Us interns like to know that we are spending our time doing something valuable. Knowing that our experience is going to help optimize a process for the company in the future gives us a sense of importance that could add a lot to the overall evaluation of the interning experience.
- Encourage curiosity.
After learning about the benefits of shadowing in my current position, I got a breakdown of the rules.
There weren’t too many of them. I was to get a glimpse into the roles of other people in the office through Lunch and Learns (something that we do here at AfterCollege where someone in the office presents on their position, experience, and career journey, followed by delicious food!) and then choose someone to have a more in-depth session with at my convenience.
The rest of the guidelines for my shadowing experience were very flexible. I was allowed to choose whatever structure made the most sense for the parties involved (one shadowing session was really hands-on while the other was more like a one-on-one info session). Anyone or anything that piqued my interest was up for grabs, even if it had absolutely nothing to do with my day-to-day work.
For my sessions, I chose our interaction designer and our vice president of engineering. What they do doesn’t have any large impact on the content that I produce—I was just extremely curious about what it meant to be those things in general and at AfterCollege.
Part of building a strong company culture means that you are aware that your employees have interests outside of what they do day-to-day on the job. For example, I happen to be intrigued by UX/UI as well as software engineering. Allowing me to indulge in those interests as the editorial and social media intern may not make me better at my job, but it does make me feel like AfterCollege cares about me as a person, not just as a cog in the content machine.
It may be tempting to limit employees to only shadowing others in their teams, but I encourage you not to implement these types of restrictions. At AfterCollege, we wouldn’t be as good at what we do if we didn’t understand at least a little bit about what everyone does here and how all of our duties complement one another. If you are a company that believes in cross-functionality, allow employees to get to know the basic ins and outs of roles beyond their own desk.
- Emphasize intrinsic value.
Underlying all of the tips above is the importance of how you measure the value of job shadowing. Don’t think about how much it costs you in terms of things like worker productivity, but in the intrinsic rewards of fostering teamwork, being a catalyst for mentorship, and laying the foundation for intersectionality.
The outcome of job shadowing may not always be tangible. Therefore, try not to require some type of tangible proof that the shadowing did its job.
For example, some job shadow programs require participants to produce a report or assignment based on what they learned.
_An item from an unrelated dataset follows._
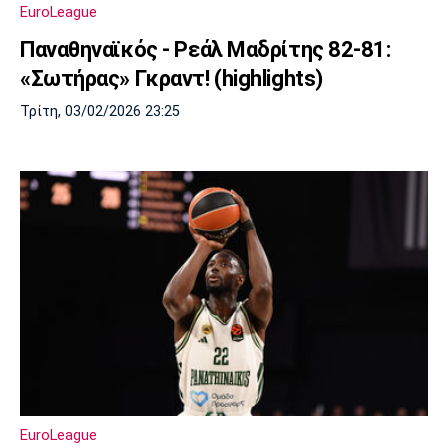
EuroLeague
Παναθηναϊκός - Ρεάλ Μαδρίτης 82-81:
«Σωτήρας» Γκραντ! (highlights)
Τρίτη, 03/02/2026 23:25
EuroLeague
That may work in some cases, but as an intern, I’d rather that my supervisor realize that I’m here to learn for the sake of learning. Adding homework to the experience takes some of the fun out of it (again, homework. Cue eye-roll).
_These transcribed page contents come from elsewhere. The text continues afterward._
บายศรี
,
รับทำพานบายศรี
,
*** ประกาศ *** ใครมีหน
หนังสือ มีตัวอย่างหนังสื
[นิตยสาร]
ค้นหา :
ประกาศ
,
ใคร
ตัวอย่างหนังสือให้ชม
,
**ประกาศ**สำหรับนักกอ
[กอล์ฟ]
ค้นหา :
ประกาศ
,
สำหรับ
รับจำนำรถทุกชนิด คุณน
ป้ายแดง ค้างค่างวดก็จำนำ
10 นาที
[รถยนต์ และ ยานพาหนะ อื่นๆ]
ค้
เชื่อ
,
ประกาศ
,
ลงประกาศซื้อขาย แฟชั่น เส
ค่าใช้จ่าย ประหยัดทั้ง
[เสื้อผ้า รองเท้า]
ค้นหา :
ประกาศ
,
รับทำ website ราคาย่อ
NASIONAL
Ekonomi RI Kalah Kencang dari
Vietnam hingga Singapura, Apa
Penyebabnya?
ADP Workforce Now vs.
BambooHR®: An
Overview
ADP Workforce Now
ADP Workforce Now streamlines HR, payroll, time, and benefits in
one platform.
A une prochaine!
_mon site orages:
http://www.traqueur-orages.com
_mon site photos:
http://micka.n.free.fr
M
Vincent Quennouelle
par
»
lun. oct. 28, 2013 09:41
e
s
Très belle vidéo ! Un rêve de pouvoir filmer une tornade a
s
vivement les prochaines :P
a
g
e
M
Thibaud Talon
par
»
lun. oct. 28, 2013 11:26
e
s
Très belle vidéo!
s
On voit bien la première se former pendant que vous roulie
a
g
Try getting feedback in the form of a survey instead. You can also have your intern talk briefly about shadowing in a final presentation about the internship as a whole.
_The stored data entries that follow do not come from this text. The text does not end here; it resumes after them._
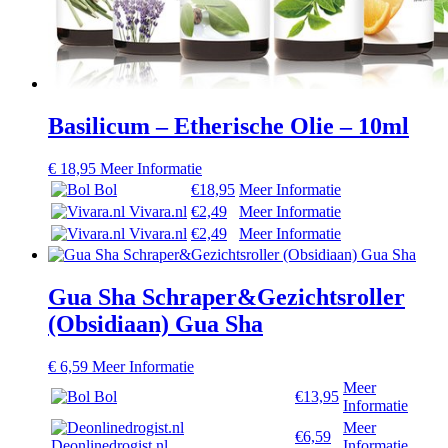
Basilicum – Etherische Olie – 10ml
€
18,95
Meer Informatie
Bol
€18,95
Meer Informatie
Vivara.nl
€2,49
Meer Informatie
Vivara.nl
€2,49
Meer Informatie
Gua Sha Schraper&Gezichtsroller
(Obsidiaan) Gua Sha
€
6,59
Meer Informatie
Meer
Bol
€13,95
Informatie
Meer
€6,59
Deonlinedrogist.nl
Informatie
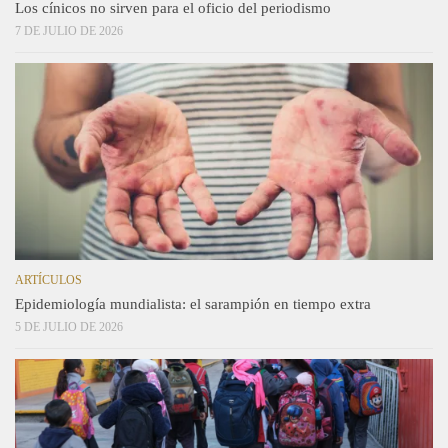
Los cínicos no sirven para el oficio del periodismo
7 DE JULIO DE 2026
ARTÍCULOS
Epidemiología mundialista: el sarampión en tiempo extra
5 DE JULIO DE 2026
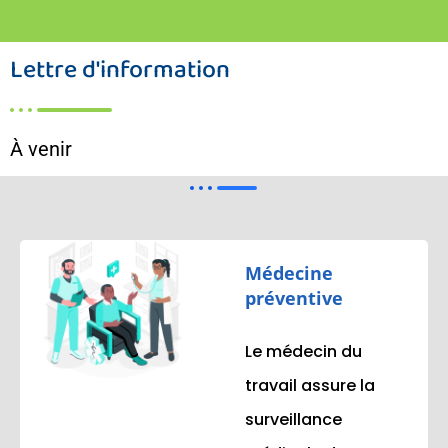
Lettre d'information
À venir
Médecine
préventive
Le médecin du
travail assure la
surveillance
As I’ve said before, interning is about sharing and teaching just as much as it is about learning and implementing. There are a lot of questions you should ask and answer for yourself before jumping into job shadowing.
If you are considering creating such an opportunity, remember this: shadowing is more than just sharing space with someone. Make sure that you are capable of offering a comprehensive program and that you have willing participants who are eager to share their wisdom with those of us who are just entering the professional space.
The next step: If your company hosts interns, speak to the coordinator of the program about creating opportunities such as Lunch and Learns or once-a-week shadowing. Make sure that both interns and employees know about this opportunity.